While ChrysaLisp emphasizes high-performance text parsing through simple binary search primitives (bfind, bskip), it also provides a robust and efficient Regular Expression engine. Implemented as the Regexp class, this system is used for complex pattern matching, global search, and sophisticated text transformations in tools like grep, sed, and the Editor application.

Architecture: The NFA Engine

The ChrysaLisp Regexp engine is a Non-deterministic Finite Automaton (NFA) implementation. It prioritizes correctness and predictable performance over the complex, backtracking-heavy engines found in many other environments.

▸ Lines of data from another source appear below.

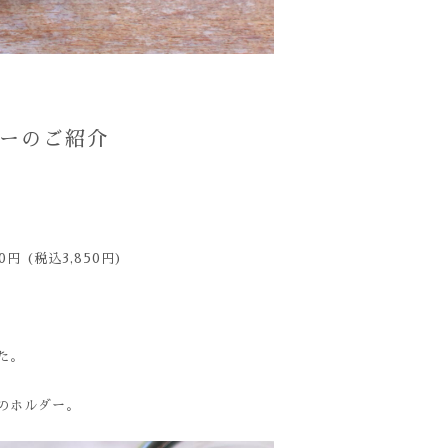
ダーのご紹介
 (税込3,850円)
た。
のホルダー。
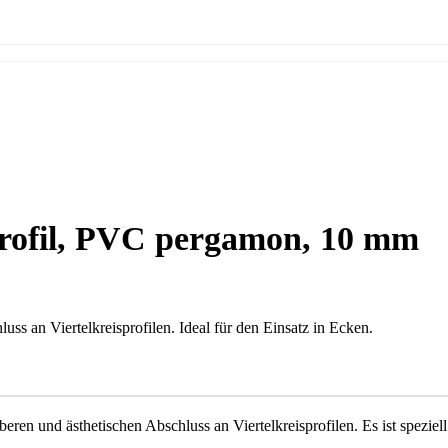
profil, PVC pergamon, 10 mm
uss an Viertelkreisprofilen. Ideal für den Einsatz in Ecken.
ren und ästhetischen Abschluss an Viertelkreisprofilen. Es ist speziell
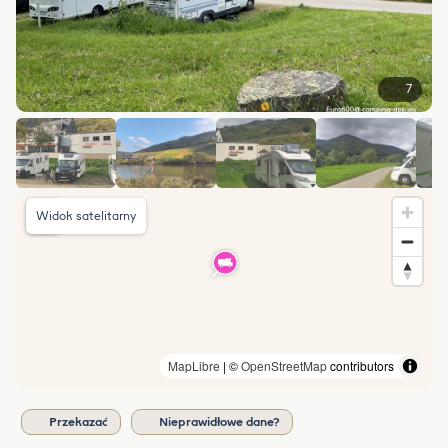
7
Widok satelitarny
MapLibre
| ©
OpenStreetMap
contributors
Przekazać
Nieprawidłowe dane?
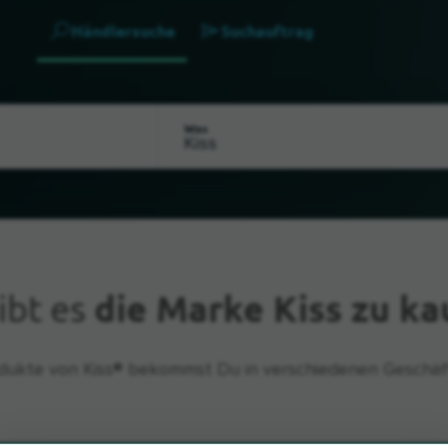
Händlersuche
Suchauftrag
Was
ibt es
die Marke Kiss zu ka
dukte von Kiss® bekommst Du in verschiedenen Geschäf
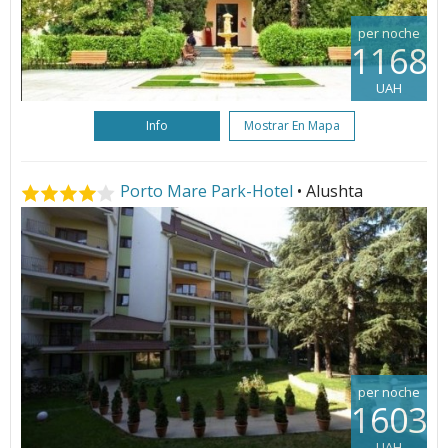
per noche
1168
UAH
Info
Mostrar En Mapa
Porto Mare Park-Hotel
• Alushta
per noche
1603
UAH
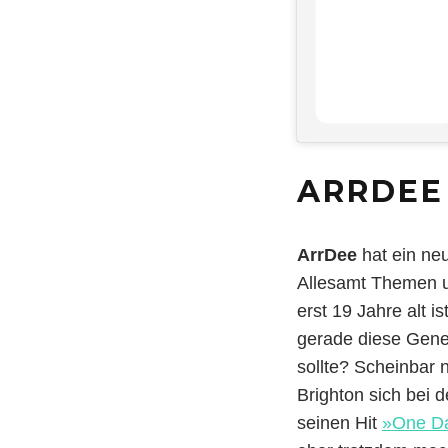
ARRDEE 
ArrDee
hat ein neu
Allesamt Themen um
erst 19 Jahre alt i
gerade diese Gene
sollte? Scheinbar 
Brighton sich bei 
seinen Hit
»One D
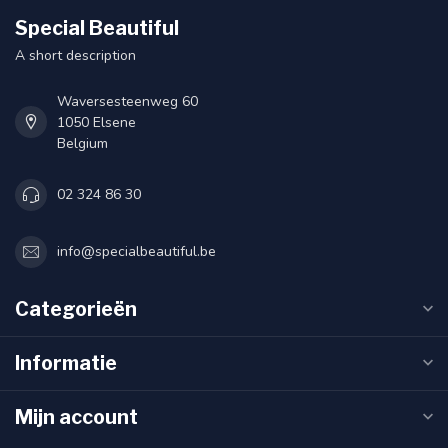
Special Beautiful
A short description
Waversesteenweg 60
1050 Elsene
Belgium
02 324 86 30
info@specialbeautiful.be
Categorieën
Informatie
Mijn account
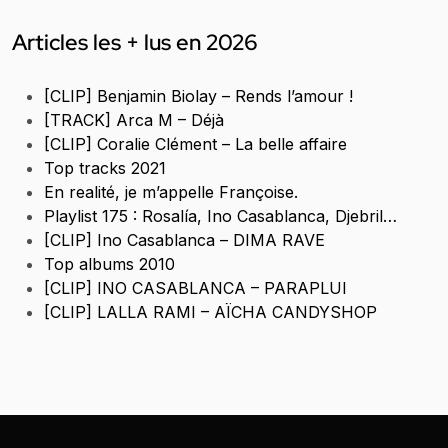
Articles les + lus en 2026
[CLIP] Benjamin Biolay – Rends l’amour !
[TRACK] Arca M – Déjà
[CLIP] Coralie Clément – La belle affaire
Top tracks 2021
En realité, je m’appelle Françoise.
Playlist 175 : Rosalía, Ino Casablanca, Djebril…
[CLIP] Ino Casablanca – DIMA RAVE
Top albums 2010
[CLIP] INO CASABLANCA – PARAPLUI
[CLIP] LALLA RAMI – AÏCHA CANDYSHOP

The process follows a classic three-stage pipeline:

  1. Tokenization: The pattern is broken into literals, operators, and character classes.

  2. Postfix Conversion: The tokens are rearranged into postfix notation (Reverse Polish Notation) to handle operator precedence correctly.

  3. Compilation: The postfix expression is compiled into a list of NFA instructions (meta-data), which represents the state machine.

NFA Instructions

The compiled "meta" object consists of instructions like:

  • (:lit char): Match a literal character.

  • (:wild .): Match any character.

  • (:class string): Match a character from an optimized char-class.

  • (:nil offset1 [offset2]): A non-consuming split or jump instruction used to implement loops, branches, and quantifiers.

  • (:assert type): Anchor matches like ^ (start), $ (end), or ! (word boundary).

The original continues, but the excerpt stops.